The facility also reports that they have enhanced cleaning procedures since March 2020, the county said in a press release.
Anyone entering the detention center is required to be isolated for seven days in a negative pressure cell, Stemper said.
During this period, if someone receives a positive test result, the Orange County Criminal Justice Resource Department works to find them a different, safe place in the community to undergo proper isolation. If they test negative and show no symptoms after seven days, they can be readmitted into the general population.
The most notable COVID-related protocol the detention center has employed limiting the number of people entering the facility. Stemper said only 60 people were in custody at the detention center on Oct. 4, 2020.
“As time went on, the immediate crisis of the pandemic morphed into a more chronic situation,” Stemper said in an email.
She noted that as vaccines and rapid tests became more readily available, the courts started ordering more people to enter the facility. On Oct. 4, 2021, 109 people were in custody.
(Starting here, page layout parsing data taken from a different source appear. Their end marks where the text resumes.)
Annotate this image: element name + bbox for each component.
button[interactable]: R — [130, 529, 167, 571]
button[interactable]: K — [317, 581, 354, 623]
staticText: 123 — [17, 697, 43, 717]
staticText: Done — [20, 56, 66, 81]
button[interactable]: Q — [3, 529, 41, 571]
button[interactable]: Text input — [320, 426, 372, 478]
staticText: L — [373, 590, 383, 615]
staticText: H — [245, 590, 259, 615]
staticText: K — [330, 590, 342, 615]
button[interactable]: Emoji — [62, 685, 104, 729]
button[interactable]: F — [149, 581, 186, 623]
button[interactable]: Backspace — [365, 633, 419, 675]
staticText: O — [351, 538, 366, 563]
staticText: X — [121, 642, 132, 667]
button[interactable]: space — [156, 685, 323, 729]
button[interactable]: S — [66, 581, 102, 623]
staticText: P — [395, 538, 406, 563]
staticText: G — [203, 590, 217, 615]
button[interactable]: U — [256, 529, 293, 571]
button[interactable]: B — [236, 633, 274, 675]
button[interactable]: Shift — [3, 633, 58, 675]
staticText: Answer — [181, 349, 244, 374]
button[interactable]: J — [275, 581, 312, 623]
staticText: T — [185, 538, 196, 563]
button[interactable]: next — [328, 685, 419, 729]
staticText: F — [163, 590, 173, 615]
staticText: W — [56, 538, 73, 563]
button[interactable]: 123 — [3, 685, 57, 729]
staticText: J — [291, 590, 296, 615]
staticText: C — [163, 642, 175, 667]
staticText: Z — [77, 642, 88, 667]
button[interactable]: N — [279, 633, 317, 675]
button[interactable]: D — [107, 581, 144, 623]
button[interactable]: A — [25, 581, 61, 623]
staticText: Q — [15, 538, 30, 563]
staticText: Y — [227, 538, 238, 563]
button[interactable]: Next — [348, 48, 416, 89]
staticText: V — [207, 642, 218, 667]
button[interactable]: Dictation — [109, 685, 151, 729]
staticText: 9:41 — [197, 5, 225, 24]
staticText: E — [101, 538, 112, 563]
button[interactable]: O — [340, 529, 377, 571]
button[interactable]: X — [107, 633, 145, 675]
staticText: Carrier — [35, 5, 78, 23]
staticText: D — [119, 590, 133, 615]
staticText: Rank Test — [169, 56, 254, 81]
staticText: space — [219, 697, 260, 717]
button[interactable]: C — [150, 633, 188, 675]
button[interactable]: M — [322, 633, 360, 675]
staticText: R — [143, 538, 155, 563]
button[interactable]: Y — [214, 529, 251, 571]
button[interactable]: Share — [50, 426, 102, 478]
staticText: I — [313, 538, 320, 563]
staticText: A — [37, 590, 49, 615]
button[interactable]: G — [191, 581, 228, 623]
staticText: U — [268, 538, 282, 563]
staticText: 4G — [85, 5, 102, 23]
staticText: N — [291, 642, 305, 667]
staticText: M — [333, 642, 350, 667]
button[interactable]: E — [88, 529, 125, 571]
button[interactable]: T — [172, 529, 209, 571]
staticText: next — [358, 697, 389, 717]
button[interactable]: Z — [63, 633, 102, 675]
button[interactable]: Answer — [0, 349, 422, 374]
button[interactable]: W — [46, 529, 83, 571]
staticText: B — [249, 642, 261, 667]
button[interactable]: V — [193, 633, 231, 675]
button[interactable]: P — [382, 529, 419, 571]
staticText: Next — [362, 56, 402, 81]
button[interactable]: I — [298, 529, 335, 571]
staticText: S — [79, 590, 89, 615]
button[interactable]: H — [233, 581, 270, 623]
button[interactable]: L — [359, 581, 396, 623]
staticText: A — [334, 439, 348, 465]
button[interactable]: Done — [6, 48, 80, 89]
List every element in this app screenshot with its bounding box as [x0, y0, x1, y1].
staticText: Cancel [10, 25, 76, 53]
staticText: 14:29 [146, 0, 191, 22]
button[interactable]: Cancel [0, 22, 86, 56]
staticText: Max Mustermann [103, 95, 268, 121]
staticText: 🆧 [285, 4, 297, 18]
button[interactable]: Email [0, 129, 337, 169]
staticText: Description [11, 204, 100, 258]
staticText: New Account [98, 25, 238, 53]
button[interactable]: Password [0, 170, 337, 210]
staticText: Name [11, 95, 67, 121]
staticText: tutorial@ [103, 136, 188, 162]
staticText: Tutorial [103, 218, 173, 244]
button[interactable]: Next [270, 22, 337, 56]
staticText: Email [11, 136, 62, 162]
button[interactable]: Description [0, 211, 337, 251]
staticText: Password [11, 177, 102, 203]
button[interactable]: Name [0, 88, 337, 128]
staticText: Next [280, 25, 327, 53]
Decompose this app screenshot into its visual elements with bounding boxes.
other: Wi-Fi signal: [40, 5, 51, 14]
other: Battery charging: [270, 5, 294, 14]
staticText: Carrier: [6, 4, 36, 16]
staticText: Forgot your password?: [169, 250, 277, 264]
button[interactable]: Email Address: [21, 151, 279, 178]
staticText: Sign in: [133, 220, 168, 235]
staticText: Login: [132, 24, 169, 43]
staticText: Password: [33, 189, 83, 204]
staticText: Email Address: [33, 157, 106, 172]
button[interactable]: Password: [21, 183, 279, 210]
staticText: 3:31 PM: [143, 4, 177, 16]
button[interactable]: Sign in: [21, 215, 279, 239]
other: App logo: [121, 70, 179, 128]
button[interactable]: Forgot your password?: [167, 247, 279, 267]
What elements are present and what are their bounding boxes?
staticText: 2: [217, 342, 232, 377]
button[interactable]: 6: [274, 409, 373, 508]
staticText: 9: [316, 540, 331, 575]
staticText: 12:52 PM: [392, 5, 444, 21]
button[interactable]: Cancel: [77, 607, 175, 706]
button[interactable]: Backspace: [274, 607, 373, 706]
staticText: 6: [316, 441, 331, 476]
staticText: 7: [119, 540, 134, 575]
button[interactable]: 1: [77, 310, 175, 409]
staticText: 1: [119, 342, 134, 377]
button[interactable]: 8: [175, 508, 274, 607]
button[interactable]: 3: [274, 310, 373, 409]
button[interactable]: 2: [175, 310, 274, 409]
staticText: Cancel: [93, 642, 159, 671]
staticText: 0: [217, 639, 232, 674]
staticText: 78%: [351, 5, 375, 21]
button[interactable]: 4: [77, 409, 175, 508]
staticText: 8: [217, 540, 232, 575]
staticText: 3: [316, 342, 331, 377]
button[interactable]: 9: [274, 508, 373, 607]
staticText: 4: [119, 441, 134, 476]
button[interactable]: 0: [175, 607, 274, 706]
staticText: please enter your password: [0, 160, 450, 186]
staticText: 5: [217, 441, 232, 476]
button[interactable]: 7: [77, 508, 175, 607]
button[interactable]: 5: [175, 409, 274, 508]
These people are admitted into the facility regardless of vaccination status.
The health department does offer the Johnson and Johnson and Pfizer vaccines to inmates monthly. Since February of 2021, the health department has vaccinated 76 detainees, Stemper said in an email. However, Stemper said the exact percentage of incarcerated people who are vaccinated cannot be calculated because the population of the facility changes daily.
“Unfortunately, we are hearing from jail professionals across the state that numbers of COVID cases within detention facilities are surging," Jamison Sykes, chief deputy for the Orange County Sheriff said in a press release. "Despite our best efforts, we are also experiencing this increase in our facility.”
In North Carolina detention centers, there are 96 active COVID-19 cases as of Oct. 18, with a .3 percent positive rate according to the North Carolina Department of Public Safety.
Additionally, the Department of Public Safety has reported over 19,000 detainees were fully vaccinated as of Sept. 17.
“We are working with the Orange County Health Department and will follow their guidance as we manage this outbreak,” Stemper said in an email.